Ну, я, собственно, и пошел. Филологини любили обращаться ко мне по фамилии, имея в виду тождество с полузабытым писателем. Повинуясь щелчку мыши, мои легионы скелетов, которых я любовно выращивал с начала партии, ринулись в решающую битву с улучшенными лесными эльфами Пахома. Историк Димка Пахомов как-то древесно крякнул, словно толкиеновский оживший вяз, и принялся выстраивать оборону, расставляя имевшихся в наличии эльфов на шестиугольных клеточках. Интрига заключалась в том, — дойдут или расстреляют? В качестве прикупа у меня имелась пара сотен зомбей, а у Пахома — летучий отряд феечек.


«Шш-нн-и-хх!» — простонала входная дверь по линолеуму — и ввалились Вовик Толстой, по прозвищу Панда, и машкин мужик Андрюха Зыкий, дикий и сияющий, словно рожу блинами вытирал. Андрюха учился где-то у черта на рогах, то ли на экономе, то ли вообще на социологии, а Вовик был в моей группе старостой (я как-то сумел отмазаться, а его поймали). То что на весь филфак — всего двое мужиков: Гончаров и Толстой, — приводило дамско-преподавательский состав в экстаз. Чувствовались в этом перст и юмор Господа Бога. На своего прославленного однофамильца Вовик не походил нисколько. Пандой же он сделался практически официально. Заполняя какую-то ведомость, секретарша Людочка не удержалась:


— Тол-сто-ой... — вывела она каллиграфическим почерком, — Лев?


— Не Лев. — сухо ответил пресыщенный подобными шутками Вовик.

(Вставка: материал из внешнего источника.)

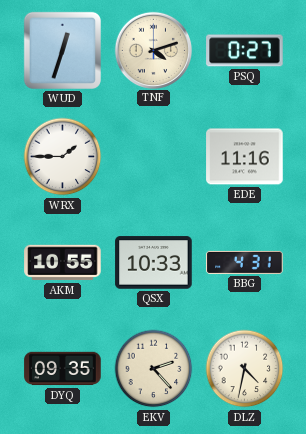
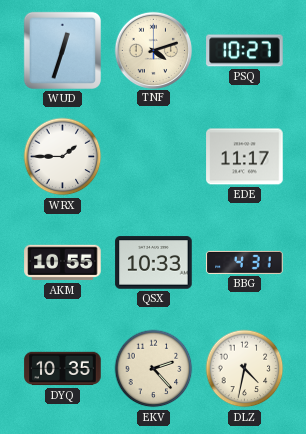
PSQ: 0:27 -> 10:27
EDE: 11:16 -> 11:17
DYQ: 09:35 -> 10:35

— А кто?! — то ли затупила, то ли решила приколоться Людочка.


— Панда, блядь! — рявкнул НеЛев Толстой.


В деканате вечно толчется полно народу. Сдержать смех пытались с полсекунды. Затем хрюканье, бульканье и прысканье прорвались и перешли в гомерический хохот. Вытирали слезы, держались за лица и сползали по стенам. Людочка, содрогаясь в спазмах, сжимала под столом коленки, чтоб не случилось непоправимого. Пытаясь отдышаться, переводили взгляд на Вовика, который оказался действительно чрезвычайно похож на панду, — и все начиналось снова. Из-за двери кабинета декана доносилось сдавленное повизгивание, — ничто человеческое оказалось не чуждо и Ольге Петровне Злыгостиной. Времена стояли либеральные, Вовику даже слово «блядь» простили. 


...Андрюха ухватился за Машку, а Вовик принялся извлекать из опухшего своего портфеля дары студенческого бога Дагона, которые, как известно, даются либо тем, кто на догон скидывается, либо тем, кто за догоном бегает. На свет появились: две бутылки ужасающей водки «Хорошая», пара полторашек «Колокольчика» со вкусом добра и зла, ломоть докторской колбасы из мокрых старушек и помятый кирпич хлеба. Все это великолепие накрыл пожеванный листок в пластике, вызывавший больше всего подозрений. 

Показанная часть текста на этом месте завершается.